Assignment
Reproduce, from the lines below, exactly the stretch that begins at the line containing "Fale com a gente" and ends at the line containing "POLÍTICA DE PRIVACIDADE E COOKIES", both included.
(Extracted information begins)
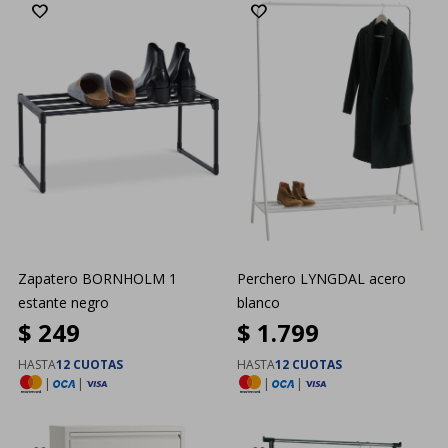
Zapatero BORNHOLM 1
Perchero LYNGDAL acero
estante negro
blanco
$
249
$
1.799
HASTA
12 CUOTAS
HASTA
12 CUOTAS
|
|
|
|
(Extracted information ends)
(Extracted information begins)
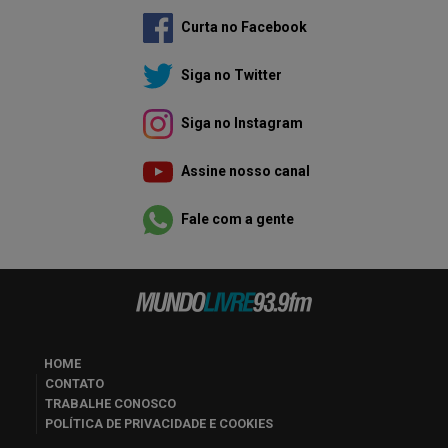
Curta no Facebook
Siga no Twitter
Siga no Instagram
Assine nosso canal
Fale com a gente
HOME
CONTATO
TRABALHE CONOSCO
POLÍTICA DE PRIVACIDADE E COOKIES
(Extracted information ends)
Your response
Fale com a gente
HOME
CONTATO
TRABALHE CONOSCO
POLÍTICA DE PRIVACIDADE E COOKIES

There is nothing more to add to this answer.